Enamel-lined reactor damage and repair

Enamel reactor enamel damage can be caused by various factors, generally including mechanical damage, impact from working temperatures, processing stress damage, and static puncture.

In cases of mechanical damage, porcelain has poor impact resistance, and any metal or hard object collision can lead to porcelain chipping. Therefore, it is crucial to avoid any metal or hard objects falling into the pot during use. Prevent blockages by using a plastic rod for clearing, and always cover the pot during maintenance checks.

In terms of working temperature impact, the enamel-lined reactor is fired at a high temperature of 900°C, and the porcelain enamel bonds with the steel plate upon cooling. Due to the differing linear expansion coefficients and elongation rates of the porcelain enamel and steel plate, cooling results in compressive stress in the porcelain enamel and tensile stress in the steel plate, which can lead to porcelain cracking during temperature changes. Therefore, when using the enamel-lined reactor, it is necessary to avoid rapid temperature changes, and the heating and cooling processes should be slow and uniform, with staged cooling.

Extrusion stress damage is caused by the large internal stresses generated during the rolling, stamping, and welding processes. These stresses should be completely eliminated before the enameling process, otherwise, it can lead to porcelain cracking. To prevent porcelain cracking, heat treatment or aging treatment can be applied to the blank.

Static puncture occurs when the vigorous friction between suspended particles and enameled surfaces generates a significant amount of static charge during the stirring of a suspension, leading to pitting of the enameled surface. Therefore, the stirring speed should not be too fast.

Hydrogen evolution corrosion occurs when the jacket of an enamel-lined kettle becomes scaled and rusty after use. When using acidic descaling agents or when the cooling fluid in the jacket is overly acidic, it can lead to hydrogen evolution corrosion in the metal. To prevent corrosion, a buffer should be added during cleaning to remove scale, and high-quality cleaning agents with low corrosion rates should be used.

Inadequate base materials can lead to reduced porcelain bonding strength and increased risk of porcelain cracking if high-carbon, high-sulfur steel is used for the blank. Therefore, selecting steel with low carbon and sulfur content for the blank can effectively prevent porcelain cracking.

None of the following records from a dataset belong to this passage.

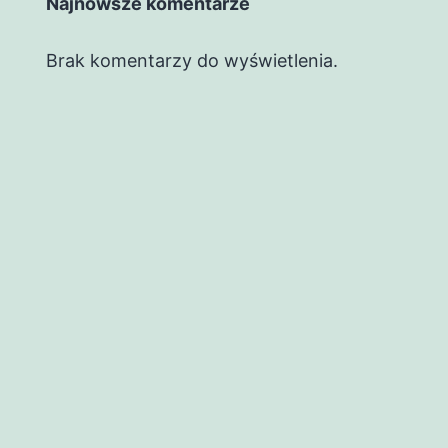
Najnowsze komentarze
Brak komentarzy do wyświetlenia.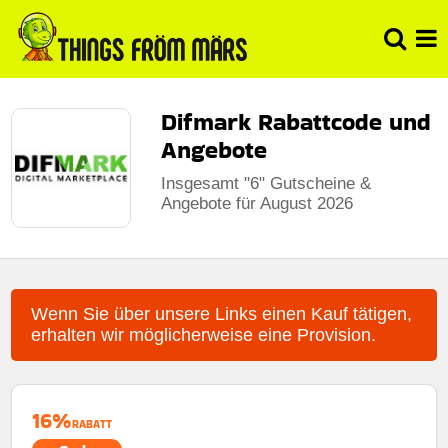
Difmark Rabattcode und
Angebote
Insgesamt "6" Gutscheine &
Angebote für August 2026
Wenn Sie über unsere Links einen Kauf tätigen,
erhalten wir möglicherweise eine Provision.
16%
RABATT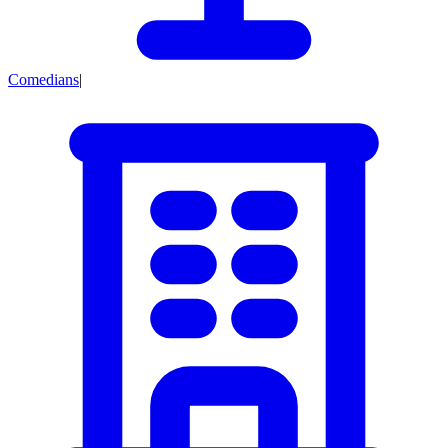
Comedians
|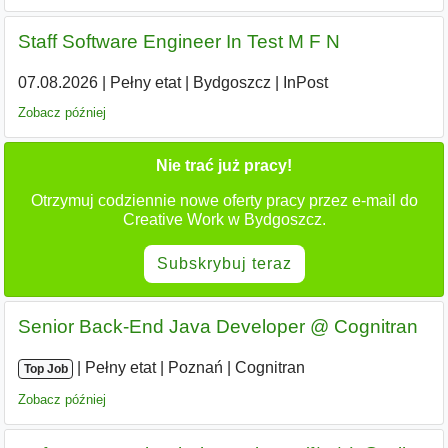
Staff Software Engineer In Test M F N
07.08.2026
|
Pełny etat
|
Bydgoszcz
|
InPost
Zobacz później
Nie trać już pracy!
Otrzymuj codziennie nowe oferty pracy przez e-mail do
Creative Work w Bydgoszcz.
Subskrybuj teraz
Senior Back-End Java Developer @ Cognitran
|
|
Pełny etat
|
Poznań
|
Cognitran
Top Job
Zobacz później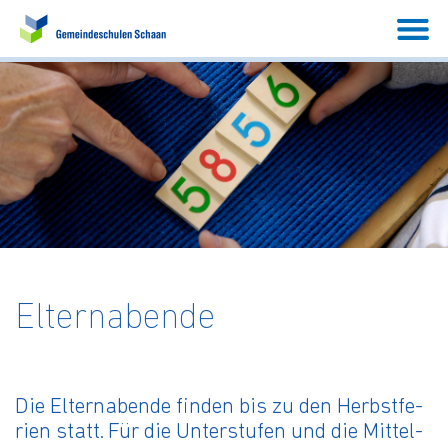
Elternabende
Die El­tern­aben­de fin­den bis zu den Herbst­fe­
ri­en statt. Für die Un­ter­stu­fen und die Mit­tel­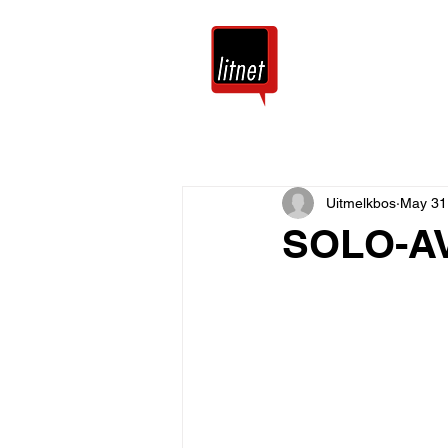
Tuis
Blog
Uitmelkbos
May 31
SOLO-A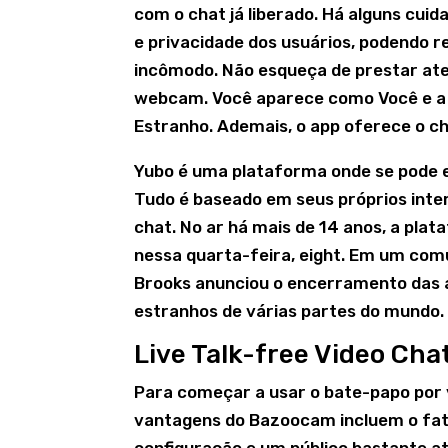
com o chat já liberado. Há alguns cui
e privacidade dos usuários, podendo r
incômodo. Não esqueça de prestar ate
webcam. Você aparece como Você e a 
Estranho. Ademais, o app oferece o cha
Yubo é uma plataforma onde se pode e
Tudo é baseado em seus próprios inte
chat. No ar há mais de 14 anos, a pla
nessa quarta-feira, eight. Em um comu
Brooks anunciou o encerramento das a
estranhos de várias partes do mundo.
Live Talk-free Video Ch
Para começar a usar o bate-papo por v
vantagens do Bazoocam incluem o fato 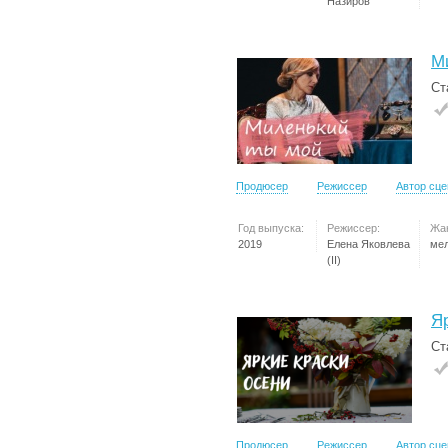
Назиров
М
Ст
Продюсер
Режиссер
Автор сц
Год выпуска:
Режиссер:
Жа
2019
Елена Яковлева
ме
(II)
Я
Ст
Продюсер
Режиссер
Автор сц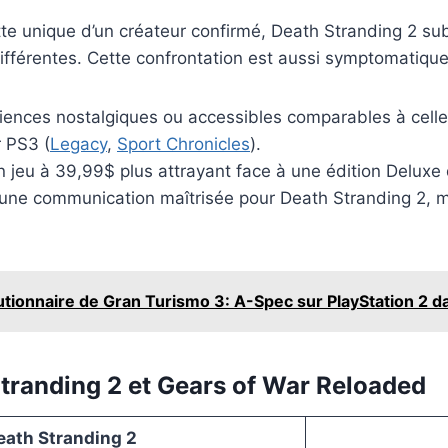
tte unique d’un créateur confirmé, Death Stranding 2 s
ifférentes. Cette confrontation est aussi symptomatique
iences nostalgiques ou accessibles comparables à celles
 PS3 (
Legacy
,
Sport Chronicles
).
un jeu à 39,99$ plus attrayant face à une édition Deluxe
 communication maîtrisée pour Death Stranding 2, mais
utionnaire de Gran Turismo 3: A-Spec sur PlayStation 2 da
Stranding 2 et Gears of War Reloaded
eath Stranding 2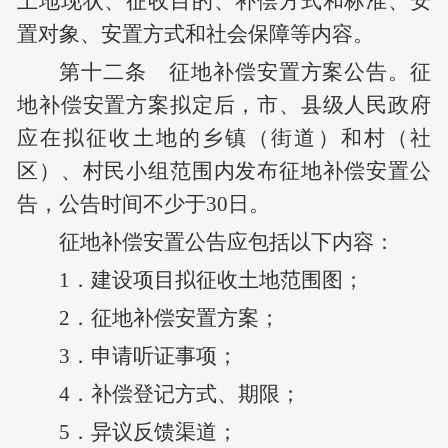
土地现状、征收目的、补偿方式和标准、安
置对象、安置方式和社会保障等内容。
第十二条 征地补偿安置方案公告。征
地补偿安置方案拟定后，市、县级人民政府
应在拟征收土地的乡镇（街道）和村（社
区）、村民小组范围内发布征地补偿安置公
告，公告时间不少于30日。
征地补偿安置公告应包括以下内容：
1．建设项目拟征收土地范围图；
2．征地补偿安置方案；
3．申请听证事项；
4．补偿登记方式、期限；
5．异议反馈渠道；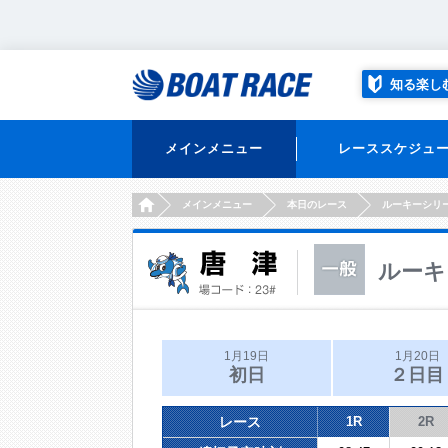
知る楽し
メインメニュー
レーススケジュ
HOME
メインメニュー
本日のレース
ルーキーシリ
ルーキ
1月19日
1月20日
初日
２日目
レース
1R
2R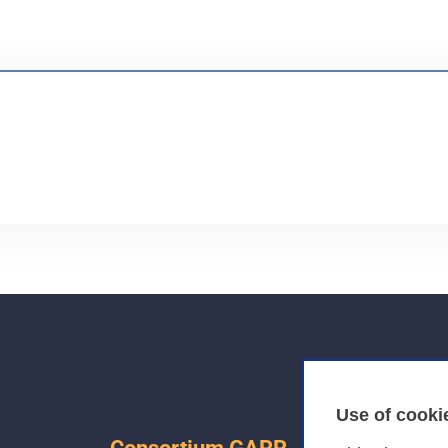
Use of cooki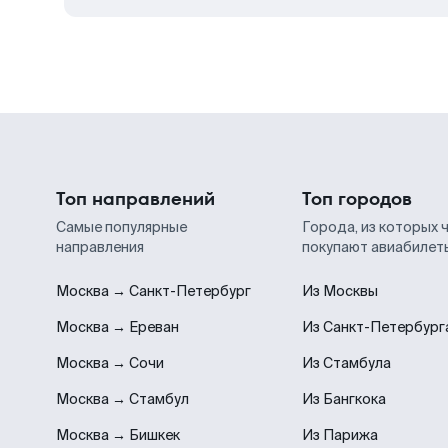
Топ направлений
Топ городов
Самые популярные
Города, из которых 
направления
покупают авиабилет
Москва → Санкт-Петербург
Из Москвы
Москва → Ереван
Из Санкт-Петербург
Москва → Сочи
Из Стамбула
Москва → Стамбул
Из Бангкока
Москва → Бишкек
Из Парижа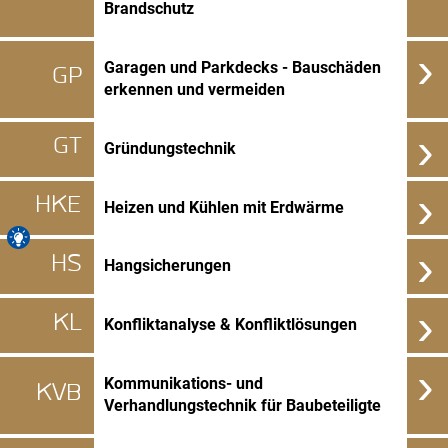
Brandschutz
›
Garagen und Parkdecks - Bauschäden
GP
erkennen und vermeiden
›
GT
Gründungstechnik
›
HKE
Heizen und Kühlen mit Erdwärme
›
HS
Hangsicherungen
›
KL
Konfliktanalyse & Konfliktlösungen
›
Kommunikations- und
KVB
Verhandlungstechnik für Baubeteiligte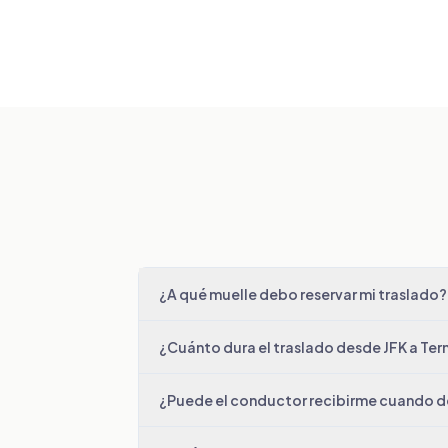
¿A qué muelle debo reservar mi traslado?
¿Cuánto dura el traslado desde JFK a Te
¿Puede el conductor recibirme cuando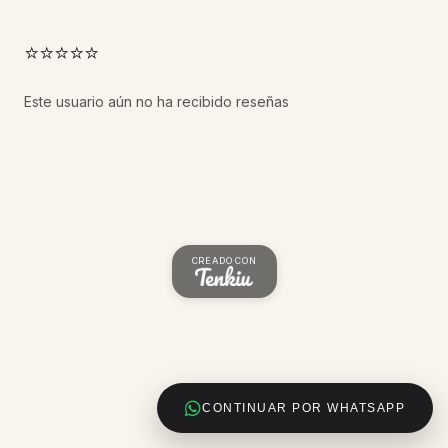
⭐⭐⭐⭐⭐
Este usuario aún no ha recibido reseñas
CREADO CON
CONTINUAR POR WHATSAPP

Poor quality of enamel firing; if the rust removal and dust prevention during the enameling process do not meet standards, the bonding between the base glaze and the substrate is poor; or by reducing the number of firing cycles and increasing the thickness of each layer, excessive internal forces are created, affecting the lifespan of the enamel pot. Strict adherence to manufacturing procedures is essential to ensure the quality of the enamel pot.

For the rapid on-site repair of enamel-lined reactor failures, high polymer composite materials can be utilized. This method is simple to operate, cost-effective, and reliable, requiring no equipment disassembly. The repaired unit can be put back into use within 24 hours, suitable for local damage repairs.

High-performance composite materials boast exceptional adhesive strength and excellent compressive resistance, allowing for non-disassembly and non-machining repairs with unlimited thickness. They can absorb equipment impacts and vibrations, preventing further wear. This repair method is gradually replacing traditional methods in the maintenance of enamelled reactors.

For the repair of local wall damage in enamelled reactors, a high molecular compound field repair agent can be used. This agent is based on high molecular polymer, alloy steel powder, or abrasion-resistant ceramic powder, supplemented with a hardener. Compared to common resin repair agents, high molecular compound materials offer greater bonding strength and corrosion resistance, and can penetrate into the metal to form a tight composite material protective layer. This repair agent boasts high chemical stability and excellent physical and mechanical properties, suitable for repairing chemical enamelled equipment. It saves non-ferrous metals, features simple maintenance processes, low costs, short repair times, and is resistant to corrosion and abrasion, making it a valuable option for discussion.

In daily maintenance, establish a robust system of periodic inspections and routine maintenance. Regularly check the enamelled reactor, paying attention to the examination of transmission parts, seals, and agitators. For debris on the enamelling layer, use tools with good flexibility for cleaning. Conduct a thorough check of the agitator, ensuring the tightness of screws and other connecting devices to prevent agitator malfunctions.